> What is being asked:
Each line of the data below that contains "FAITH" must be copied.

__________________________________________________

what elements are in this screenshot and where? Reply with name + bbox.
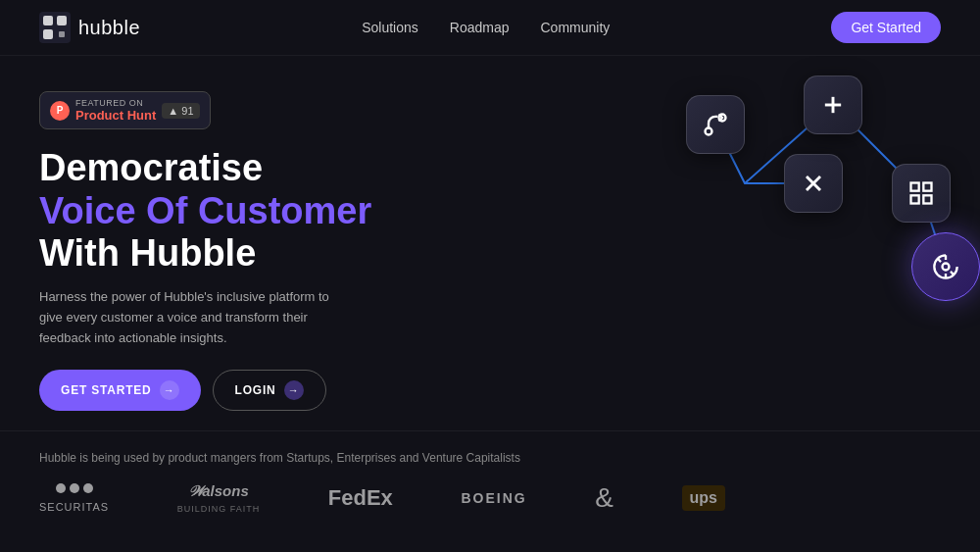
logo-text: hubble xyxy=(78,17,140,39)
login-arrow-icon: → xyxy=(284,380,304,400)
logos-caption: Hubble is being used by product mangers … xyxy=(39,451,941,465)
securitas-dot-3 xyxy=(83,483,93,493)
flow-diagram xyxy=(588,66,960,340)
flow-node-5 xyxy=(911,232,980,301)
svg-rect-1 xyxy=(43,16,53,25)
logo: hubble xyxy=(39,12,140,43)
nav-links: Solutions Roadmap Community xyxy=(362,20,610,35)
securitas-dot-1 xyxy=(56,483,66,493)
boeing-text: BOEING xyxy=(461,490,526,506)
ph-featured-text: FEATURED ON Product Hunt xyxy=(75,98,156,123)
svg-rect-3 xyxy=(43,29,53,39)
securitas-text: Securitas xyxy=(39,501,109,513)
svg-rect-13 xyxy=(911,195,919,203)
product-hunt-badge: P FEATURED ON Product Hunt ▲ 91 xyxy=(39,91,211,129)
ampersand-text: & xyxy=(595,482,613,514)
nav-link-roadmap[interactable]: Roadmap xyxy=(450,20,510,35)
svg-rect-11 xyxy=(911,183,919,191)
hero-content: P FEATURED ON Product Hunt ▲ 91 Democrat… xyxy=(39,91,510,411)
hero-title: Democratise Voice Of Customer With Hubbl… xyxy=(39,147,510,276)
ph-arrow: ▲ xyxy=(168,105,178,117)
svg-rect-12 xyxy=(923,183,931,191)
ai-section: AI FOR THE USERS By The User Discover Ho… xyxy=(0,537,980,552)
nav-cta-button[interactable]: Get Started xyxy=(831,12,941,43)
logos-section: Hubble is being used by product mangers … xyxy=(0,430,980,537)
navbar: hubble Solutions Roadmap Community Get S… xyxy=(0,0,980,56)
hero-subtitle: Harness the power of Hubble's inclusive … xyxy=(39,287,333,348)
securitas-dot-2 xyxy=(70,483,79,493)
logo-ampersand: & xyxy=(595,482,613,514)
svg-rect-14 xyxy=(923,195,931,203)
flow-node-3 xyxy=(804,75,862,134)
nav-link-community[interactable]: Community xyxy=(540,20,610,35)
hero-visual xyxy=(588,66,960,340)
svg-rect-2 xyxy=(57,16,67,25)
hero-buttons: GET STARTED → LOGIN → xyxy=(39,370,510,411)
get-started-button[interactable]: GET STARTED → xyxy=(39,370,201,411)
walsons-text: 𝒲alsons xyxy=(188,482,249,500)
fedex-text: FedEx xyxy=(328,485,393,511)
logo-walsons: 𝒲alsons BUILDING FAITH xyxy=(177,482,261,514)
svg-rect-4 xyxy=(59,31,65,37)
logo-boeing: BOEING xyxy=(461,490,526,506)
nav-link-solutions[interactable]: Solutions xyxy=(362,20,418,35)
login-button[interactable]: LOGIN → xyxy=(213,370,326,411)
logo-ups: ups xyxy=(682,485,725,511)
logos-row: Securitas 𝒲alsons BUILDING FAITH FedEx B… xyxy=(39,482,725,514)
flow-node-4 xyxy=(892,164,951,223)
flow-node-2 xyxy=(784,154,843,213)
ph-logo-icon: P xyxy=(50,101,70,121)
svg-point-5 xyxy=(706,128,712,135)
walsons-sub: BUILDING FAITH xyxy=(177,504,261,514)
logo-fedex: FedEx xyxy=(328,485,393,511)
get-started-arrow-icon: → xyxy=(160,380,179,400)
logo-securitas: Securitas xyxy=(39,483,109,513)
ups-text: ups xyxy=(682,485,725,511)
logo-icon xyxy=(39,12,71,43)
svg-point-15 xyxy=(943,264,950,271)
flow-node-1 xyxy=(686,95,745,154)
ph-score-value: 91 xyxy=(181,105,193,117)
hero-section: P FEATURED ON Product Hunt ▲ 91 Democrat… xyxy=(0,56,980,430)
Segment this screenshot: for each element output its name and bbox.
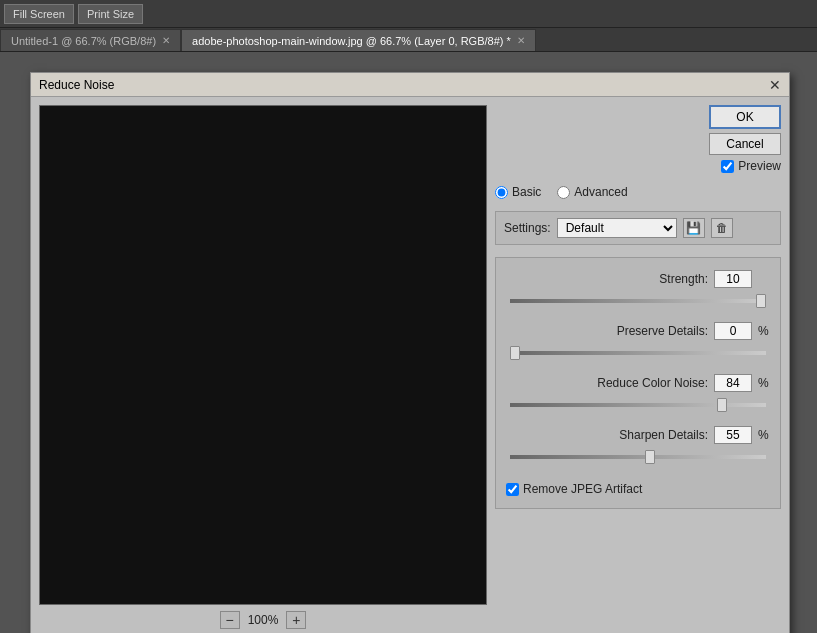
tabs-bar: Untitled-1 @ 66.7% (RGB/8#) ✕ adobe-phot…: [0, 28, 817, 52]
sharpen-details-header: Sharpen Details: %: [506, 426, 770, 444]
preserve-details-slider[interactable]: [510, 351, 766, 355]
sliders-section: Strength: Preserve Details:: [495, 257, 781, 509]
advanced-radio[interactable]: [557, 186, 570, 199]
ok-button[interactable]: OK: [709, 105, 781, 129]
preview-panel: − 100% +: [39, 105, 487, 629]
tab-label: Untitled-1 @ 66.7% (RGB/8#): [11, 35, 156, 47]
reduce-noise-dialog: Reduce Noise ✕ − 100% +: [30, 72, 790, 633]
preview-checkbox[interactable]: [721, 160, 734, 173]
reduce-color-noise-slider[interactable]: [510, 403, 766, 407]
preserve-details-label: Preserve Details:: [506, 324, 708, 338]
advanced-radio-option: Advanced: [557, 185, 627, 199]
remove-jpeg-artifact-checkbox[interactable]: [506, 483, 519, 496]
sharpen-details-input[interactable]: [714, 426, 752, 444]
main-area: Reduce Noise ✕ − 100% +: [0, 52, 817, 633]
mode-radio-group: Basic Advanced: [495, 185, 781, 199]
preview-canvas: [39, 105, 487, 605]
settings-select[interactable]: Default Custom: [557, 218, 677, 238]
buttons-row: OK Cancel Preview: [495, 105, 781, 177]
preserve-details-unit: %: [758, 324, 770, 338]
preview-controls: − 100% +: [39, 611, 487, 629]
tab-main-window[interactable]: adobe-photoshop-main-window.jpg @ 66.7% …: [181, 29, 536, 51]
remove-jpeg-artifact-label: Remove JPEG Artifact: [523, 482, 642, 496]
reduce-color-noise-slider-row: Reduce Color Noise: %: [506, 374, 770, 410]
reduce-color-noise-label: Reduce Color Noise:: [506, 376, 708, 390]
reduce-color-noise-unit: %: [758, 376, 770, 390]
strength-slider[interactable]: [510, 299, 766, 303]
strength-header: Strength:: [506, 270, 770, 288]
artifact-row: Remove JPEG Artifact: [506, 482, 770, 496]
preserve-details-track-container: [506, 344, 770, 358]
strength-track-container: [506, 292, 770, 306]
preview-label: Preview: [738, 159, 781, 173]
sharpen-details-track-container: [506, 448, 770, 462]
tab-untitled[interactable]: Untitled-1 @ 66.7% (RGB/8#) ✕: [0, 29, 181, 51]
strength-slider-row: Strength:: [506, 270, 770, 306]
reduce-color-noise-header: Reduce Color Noise: %: [506, 374, 770, 392]
tab-close-main[interactable]: ✕: [517, 35, 525, 46]
tab-label-active: adobe-photoshop-main-window.jpg @ 66.7% …: [192, 35, 511, 47]
basic-label: Basic: [512, 185, 541, 199]
cancel-button[interactable]: Cancel: [709, 133, 781, 155]
strength-label: Strength:: [506, 272, 708, 286]
sharpen-details-slider[interactable]: [510, 455, 766, 459]
controls-panel: OK Cancel Preview Basic: [495, 105, 781, 629]
fill-screen-button[interactable]: Fill Screen: [4, 4, 74, 24]
top-toolbar: Fill Screen Print Size: [0, 0, 817, 28]
zoom-out-button[interactable]: −: [220, 611, 240, 629]
preserve-details-input[interactable]: [714, 322, 752, 340]
reduce-color-noise-input[interactable]: [714, 374, 752, 392]
strength-input[interactable]: [714, 270, 752, 288]
tab-close-untitled[interactable]: ✕: [162, 35, 170, 46]
zoom-label: 100%: [248, 613, 279, 627]
sharpen-details-label: Sharpen Details:: [506, 428, 708, 442]
dialog-body: − 100% + OK Cancel Preview: [31, 97, 789, 633]
basic-radio[interactable]: [495, 186, 508, 199]
basic-radio-option: Basic: [495, 185, 541, 199]
preserve-details-header: Preserve Details: %: [506, 322, 770, 340]
dialog-close-button[interactable]: ✕: [769, 78, 781, 92]
settings-row: Settings: Default Custom 💾 🗑: [495, 211, 781, 245]
settings-label: Settings:: [504, 221, 551, 235]
advanced-label: Advanced: [574, 185, 627, 199]
preview-check-row: Preview: [721, 159, 781, 173]
preserve-details-slider-row: Preserve Details: %: [506, 322, 770, 358]
modal-overlay: Reduce Noise ✕ − 100% +: [0, 52, 817, 633]
settings-save-button[interactable]: 💾: [683, 218, 705, 238]
settings-delete-button[interactable]: 🗑: [711, 218, 733, 238]
dialog-title: Reduce Noise: [39, 78, 114, 92]
sharpen-details-unit: %: [758, 428, 770, 442]
sharpen-details-slider-row: Sharpen Details: %: [506, 426, 770, 462]
reduce-color-noise-track-container: [506, 396, 770, 410]
print-size-button[interactable]: Print Size: [78, 4, 143, 24]
zoom-in-button[interactable]: +: [286, 611, 306, 629]
dialog-titlebar: Reduce Noise ✕: [31, 73, 789, 97]
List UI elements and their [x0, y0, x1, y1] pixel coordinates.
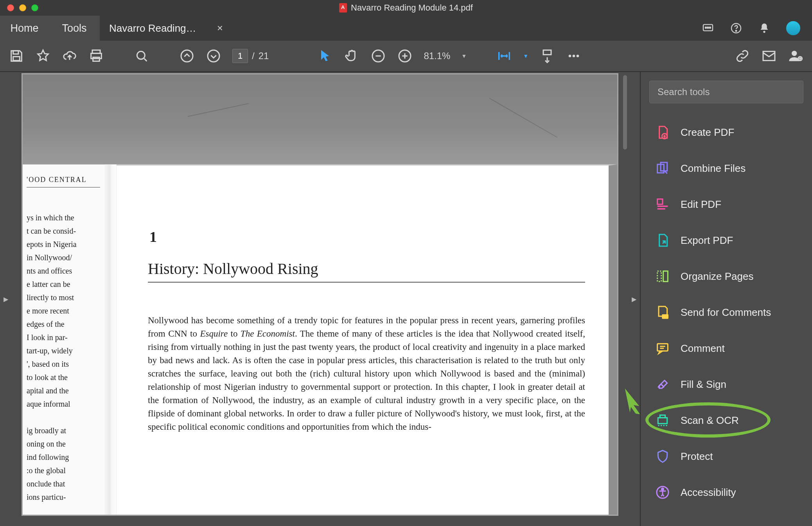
link-share-icon[interactable]: [735, 48, 750, 64]
chat-icon[interactable]: [702, 22, 714, 34]
svg-rect-35: [660, 415, 665, 418]
tab-toolbar-right: [233, 16, 812, 41]
fit-width-icon[interactable]: [496, 48, 512, 64]
comment-icon: [655, 340, 670, 356]
left-panel-toggle[interactable]: ▶: [0, 72, 12, 526]
tab-home[interactable]: Home: [0, 16, 49, 41]
svg-rect-34: [658, 418, 667, 423]
highlight-arrow-icon: [620, 387, 647, 414]
close-window-icon[interactable]: [7, 4, 14, 11]
svg-rect-8: [13, 57, 20, 61]
zoom-window-icon[interactable]: [31, 4, 38, 11]
star-icon[interactable]: [35, 48, 51, 64]
tool-export-pdf[interactable]: Export PDF: [649, 222, 803, 258]
pdf-file-icon: [339, 3, 347, 13]
svg-point-37: [662, 488, 664, 490]
tool-label: Combine Files: [681, 162, 746, 175]
fit-dropdown-icon[interactable]: ▼: [523, 53, 528, 59]
tool-comment[interactable]: Comment: [649, 330, 803, 366]
book-right-page: 1 History: Nollywood Rising Nollywood ha…: [117, 164, 617, 515]
page-slash: /: [252, 50, 255, 61]
running-header: 'OOD CENTRAL: [27, 176, 100, 187]
svg-rect-29: [658, 208, 665, 209]
svg-rect-27: [658, 199, 663, 204]
chapter-number: 1: [149, 228, 585, 245]
tool-protect[interactable]: Protect: [649, 438, 803, 474]
svg-point-3: [710, 27, 711, 28]
print-icon[interactable]: [88, 48, 104, 64]
account-avatar[interactable]: [786, 21, 800, 35]
left-truncated-text: ys in which thet can be consid-epots in …: [27, 211, 100, 504]
tool-organize-pages[interactable]: Organize Pages: [649, 258, 803, 294]
tool-label: Scan & OCR: [681, 414, 739, 427]
svg-rect-7: [13, 51, 18, 54]
svg-rect-32: [662, 314, 668, 319]
email-icon[interactable]: [761, 48, 777, 64]
book-left-page: 'OOD CENTRAL ys in which thet can be con…: [23, 164, 105, 515]
page-1: 'OOD CENTRAL ys in which thet can be con…: [23, 74, 617, 515]
tool-send-for-comments[interactable]: Send for Comments: [649, 294, 803, 330]
tool-label: Protect: [681, 450, 713, 463]
tool-scan-ocr[interactable]: Scan & OCR: [649, 402, 803, 438]
more-tools-icon[interactable]: [566, 48, 582, 64]
accessibility-icon: [655, 485, 670, 500]
page-current-input[interactable]: 1: [232, 49, 248, 63]
document-viewport[interactable]: 'OOD CENTRAL ys in which thet can be con…: [12, 72, 628, 526]
tools-panel: Search tools Create PDFCombine FilesEdit…: [640, 72, 812, 526]
cloud-upload-icon[interactable]: [62, 48, 77, 64]
page-up-icon[interactable]: [179, 48, 195, 64]
right-panel-toggle[interactable]: ▶: [628, 72, 640, 526]
selection-cursor-icon[interactable]: [317, 48, 333, 64]
svg-rect-31: [663, 271, 668, 282]
tools-list: Create PDFCombine FilesEdit PDFExport PD…: [649, 114, 803, 510]
svg-point-18: [569, 55, 571, 58]
zoom-dropdown-icon[interactable]: ▼: [461, 53, 467, 59]
zoom-in-icon[interactable]: [397, 48, 413, 64]
zoom-value[interactable]: 81.1%: [424, 50, 450, 61]
svg-point-20: [577, 55, 579, 58]
organize-pages-icon: [655, 268, 670, 284]
window-controls: [7, 4, 38, 11]
scan-margin: [23, 74, 617, 164]
tool-combine-files[interactable]: Combine Files: [649, 150, 803, 186]
fill-sign-icon: [655, 376, 670, 392]
tool-label: Export PDF: [681, 234, 733, 247]
scrollbar-thumb[interactable]: [623, 75, 627, 150]
tool-label: Edit PDF: [681, 198, 721, 211]
close-tab-icon[interactable]: ✕: [217, 23, 223, 33]
protect-icon: [655, 449, 670, 464]
page-down-icon[interactable]: [206, 48, 221, 64]
tool-fill-sign[interactable]: Fill & Sign: [649, 366, 803, 402]
search-tools-input[interactable]: Search tools: [649, 81, 803, 103]
svg-rect-17: [543, 50, 551, 55]
svg-rect-28: [658, 205, 668, 207]
zoom-out-icon[interactable]: [370, 48, 386, 64]
tool-create-pdf[interactable]: Create PDF: [649, 114, 803, 150]
help-icon[interactable]: [730, 22, 742, 34]
book-spine: [105, 164, 117, 515]
tool-label: Create PDF: [681, 126, 734, 139]
tool-label: Comment: [681, 342, 725, 355]
tab-file[interactable]: Navarro Reading… ✕: [100, 16, 233, 41]
page-total: 21: [259, 50, 269, 61]
bell-icon[interactable]: [758, 22, 771, 34]
find-icon[interactable]: [134, 48, 149, 64]
minimize-window-icon[interactable]: [19, 4, 26, 11]
tool-accessibility[interactable]: Accessibility: [649, 474, 803, 510]
save-icon[interactable]: [9, 48, 24, 64]
share-people-icon[interactable]: [788, 48, 803, 64]
svg-point-5: [736, 30, 737, 31]
tool-label: Fill & Sign: [681, 378, 726, 391]
export-pdf-icon: [655, 232, 670, 248]
edit-pdf-icon: [655, 196, 670, 212]
tab-tools[interactable]: Tools: [49, 16, 100, 41]
svg-point-19: [573, 55, 575, 58]
pan-hand-icon[interactable]: [344, 48, 359, 64]
svg-rect-33: [658, 344, 668, 351]
tool-edit-pdf[interactable]: Edit PDF: [649, 186, 803, 222]
scrolling-mode-icon[interactable]: [539, 48, 555, 64]
window-title-text: Navarro Reading Module 14.pdf: [351, 3, 473, 13]
svg-point-22: [792, 51, 797, 56]
combine-files-icon: [655, 160, 670, 176]
page-indicator: 1 / 21: [232, 49, 269, 63]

__________________________________________________

> Answer to this task:
logo-walsons: 𝒲alsons BUILDING FAITH xyxy=(177,482,261,514)
logos-row: Securitas 𝒲alsons BUILDING FAITH FedEx B… xyxy=(39,482,725,514)
walsons-sub: BUILDING FAITH xyxy=(177,504,261,514)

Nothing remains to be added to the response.